AKI and Sham rats treated with Klotho (Kl) or vehicle (Veh) 30 min post-reperfusion were killed at 0, 1, 2, and 7 days after IRI and blood and urine were collected for plasma creatinine (Cr) (a), blood urea nitrogen (BUN) (b), Cl_Cr (Cr clearance) (c), urine excretion rate (d), and urinary osmolality (e). Data are expressed as mean±s.e.m. (n = 4) in each group. Statistical significance was analyzed by analysis of variance (ANOVA) followed by Student–Newman–Keuls test, for data presented in a–e and significant differences were accepted when *P<0.05, **P<0.01 vs Sham-vehicle rats; ^#P<0.05; ^##P<0.01 vs AKI-vehicle rats; ^§P<0.05, ^§§P<0.01 vs Sham-Klotho rats. Sprague–Dawley rats were killed on days 1, 2, and 7 after IRI and the kidneys were harvested for hematoxylin and eosin staining, and kidney histological scores (f) were obtained. Data are expressed as mean±s.e.m. (n = 4) in each group. Statistical significance was analyzed by ANOVA followed by Student–Newman–Keuls test, and significant differences were accepted when P<0.05 or less between two groups. A, AKI rats; S, Sham rats.

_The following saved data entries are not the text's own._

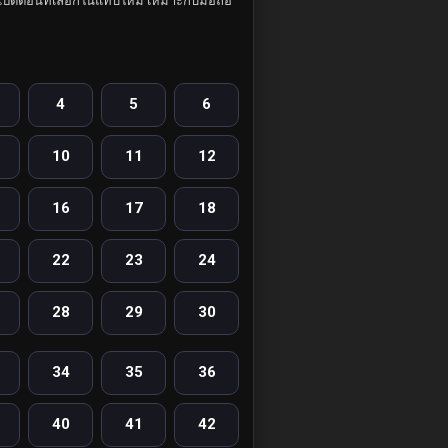
ปิดตอนที่เลือกในแท็บใหม่ เหมาะกับมือถือ
4
5
6
10
11
12
16
17
18
22
23
24
28
29
30
34
35
36
40
41
42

Figure 6. Neutrophil gelatinase-associated lipocalin (NGAL) and Klotho response to ischemia–reperfusion injury (IRI) in acute kidney injury (AKI) rats: effect of Klotho treatment.<

br>Representative immunoblot for NGAL protein in total kidney lysate from four rats in each group on days 1, 2, and 7 (a). Thirty μg of protein was immunoblotted for NGAL with goat anti-NGAL antibody (Santa Cruz Biotechnology). (b) Abundance of NGAL transcript in kidney. Total RNA was extracted from rat kidney on days 1, 2, and 7 after IRI. Complementary DNA was generated. Relative quantification of NGAL transcripts was calculated as 2^−(ΔΔCt) by normalization to cyclophilin followed by ratio to Sham-vehicle rats. Relative NGAL transcripts in treated rats vs Sham-vehicle rats are expressed as mean±s.e.m. of four samples in each group. Statistical significance was assessed by analysis of variance (ANOVA) followed by Student–Newman–Keuls test, and significant differences were accepted when P<0.05 or less between two groups. Immunoblot for Klotho protein in total kidney lysate from rats on days 1, 2, and 7. Representative immunoblot for Klotho and β-actin in total kidney lysate of six rats in each group (c, upper panel). A summary of densitometric quantification of all samples is shown in lower panel. Results are expressed as mean±s.e.m. of six rats in each group. Statistical significance was assessed by ANOVA followed by Student–Newman–Keuls test, and significant differences were accepted when *P<0.05, **P<0.01 vs Sham-vehicle rats; ^#P<0.05; ^##P<0.01 vs AKI-vehicle rats; ^§P<0.05,^§§P<0.01 vs Sham-Klotho rats. Infrared dye-labeled Klotho (IR-Kl) in blood and urine of Sham or AKI rats (d). Rats were intravenously injected once with IR-Kl and 4 μl of plasma at 5, 10, 30, 60 min, and at 24 and 48 h post-injection and of fresh spot urine at 20 min and 24 and 48 h post-injection were collected and fractionated on 7.5% SDS-polyacrylamide gel electrophoresis and scanned by Odyssey Infrared Imaging System (Lincoln, NE, USA). IR-Klotho in the kidneys of Sham and AKI rats (e): After a single bonus intravenous injection of IR-Klotho, rats were killed at the indicated time points for examination of labeled IR-Klotho in kidneys. Four μm cryosections of non-fixed kidneys were prepared and scanned directly using Odyssey Infrared Imaging System. A, AKI; S, Sham rats.